Midnight had tolled an hour before, but murmuring prayers still floated in the air in an unbroken chorus and with a regular cadence. The multitude that thronged before the palace before dusk remained as if riveted to the ground, while only a few withdrew. With the advance of night, breezes added a chill and seemed to fill the hearts of the ever-increasing mass of humanity with grief and fear.

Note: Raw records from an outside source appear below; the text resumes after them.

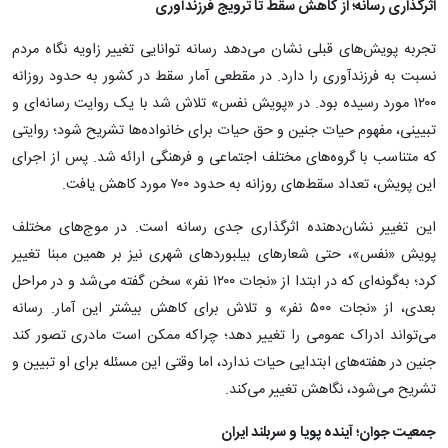
اثرگذاری رسانه؛ از کاهش سقط تا ترویج فرزندآوری
تجربه پویش‌های قبلی نشان می‌دهد رسانه توانایی تغییر زاویه نگاه مردم
نسبت به فرزندآوری را دارد. در مقطعی آمار سقط در کشور به حدود روزانه
۱۲۰۰ مورد رسیده بود. در «پویش نفس» تلاش شد با یک روایت رسانه‌ای و
تبیینی، مفهوم حیات جنین و حق حیات برای خانواده‌ها تشریح شود؛ روایتی
که متناسب با گروه‌های مختلف اجتماعی و فرهنگی ارائه شد. پس از اجرای
این پویش، تعداد سقط‌های روزانه به حدود ۷۰۰ مورد کاهش یافت.
این تغییر نشان‌دهنده اثرگذاری جدی رسانه است. در موج‌های مختلف
پویش «نفس»، حتی شعارهای بیلبوردهای شهری نیز بر همین مبنا تغییر
کرد؛ به‌گونه‌ای که در ابتدا از «نجات ۱۲۰۰ نفر» سخن گفته می‌شد و در مراحل
بعدی، از «نجات ۵۰۰ نفر» و تلاش برای کاهش بیشتر این آمار. رسانه
می‌تواند ادراک عمومی را تغییر دهد؛ چراکه ممکن است مادری تصور کند
جنین در هفته‌های ابتدایی حیات ندارد، اما وقتی این مسئله برای او تبیین و
تشریح می‌شود، نگاهش تغییر می‌کند.
جمعیت جوان؛ آینده پویا و سربلند ایران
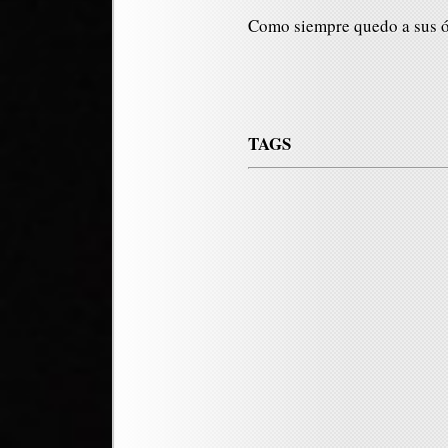
Como siempre quedo a sus 
TAGS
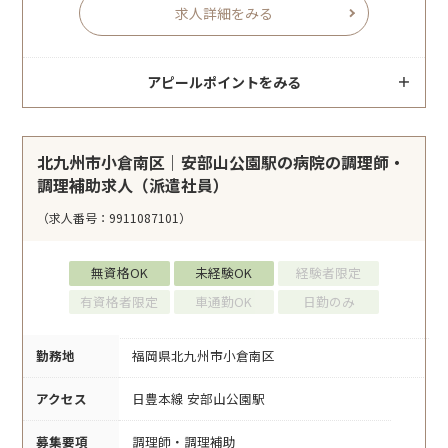
求人詳細をみる
アピールポイントをみる
北九州市小倉南区｜安部山公園駅の病院の調理師・
調理補助求人（派遣社員）
（求人番号：9911087101）
無資格OK
未経験OK
経験者限定
有資格者限定
車通勤OK
日勤のみ
勤務地
福岡県北九州市小倉南区
アクセス
日豊本線 安部山公園駅
募集要項
調理師・調理補助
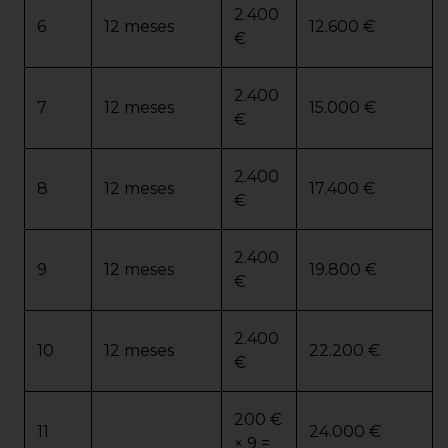
2.400
6
12 meses
12.600 €
€
2.400
7
12 meses
15.000 €
€
2.400
8
12 meses
17.400 €
€
2.400
9
12 meses
19.800 €
€
2.400
10
12 meses
22.200 €
€
200 €
11
24.000 €
× 9 =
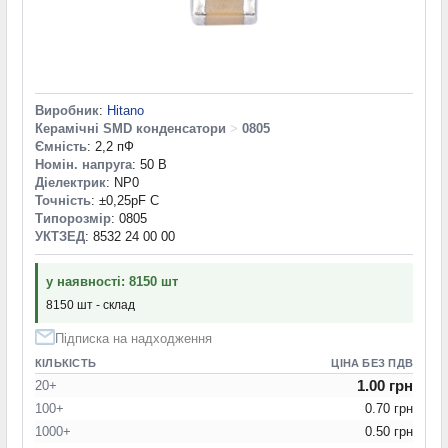
Виробник
:
Hitano
Керамічні SMD конденсатори
>
0805
Ємність
: 2,2 пФ
Номін. напруга
: 50 В
Діелектрик
: NP0
Точність
: ±0,25pF C
Типорозмір
: 0805
УКТЗЕД
: 8532 24 00 00
у наявності: 8150 шт
8150 шт - склад
Підписка на надходження
КІЛЬКІСТЬ
ЦІНА БЕЗ ПДВ
1.00 грн
20+
100+
0.70 грн
1000+
0.50 грн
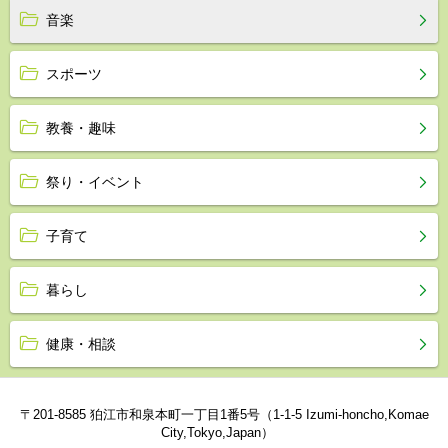
音楽
スポーツ
教養・趣味
祭り・イベント
子育て
暮らし
健康・相談
〒201-8585 狛江市和泉本町一丁目1番5号（1-1-5 Izumi-honcho,Komae
City,Tokyo,Japan）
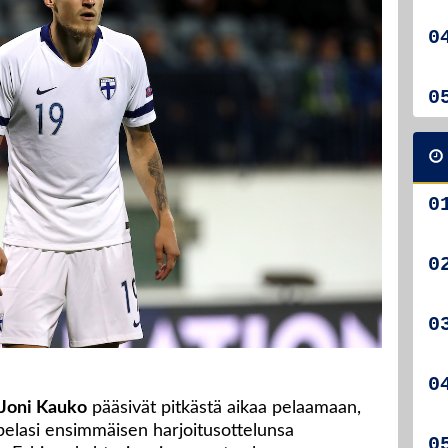
Joni Kauko
pääsivät pitkästä aikaa pelaamaan,
pelasi ensimmäisen harjoitusottelunsa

In front of the iron railing, facing the room in which the Emperor lay dying, hundreds of men, women and children squatted or lay prostrate on the ground in profound prayer. The discomfort of their position was not thought of. Still hoping against hope, they prayed and prayed. In prayers of Buddhist and Shintō words, and in prayers according to the Christian faith, the old could recite all with flawless memory; the young and uneducated followed the words and lines of prayer with difficulty and uncertainty. All united in one great appeal to the mercy of Him who reigns over man and earth. ‘Oh, canst thou not hear the words of our bleeding hearts? Grant us our prayer!’
Behind those praying on the ground there stood crowds of more excited and less patient persons. They had read in the last official bulletin that the pulse was too weak to be felt, and that the Emperor was rapidly approaching his last moment. They were too agitated and too troubled to be quiet, even in prayer. They restlessly wandered about awaiting the next tidings. The multitude was hushed to silence in a momentary lull of a long-endured suffering. The nerves of the people were strung almost to the snapping point, and the ominous suspense appeared to forbode dreadful news.
And then came the report that His Majesty was dead.
Three minutes later, newspaper reporters were speeding away in kuruma; and soon the heart-breaking news was being spread through Tokyo, as fast as the presses could work; and was being flashed under seas to every part of the world. But no pen would be equal to expressing the grief of the sixty million subjects of Japan, in cottages and palaces alike.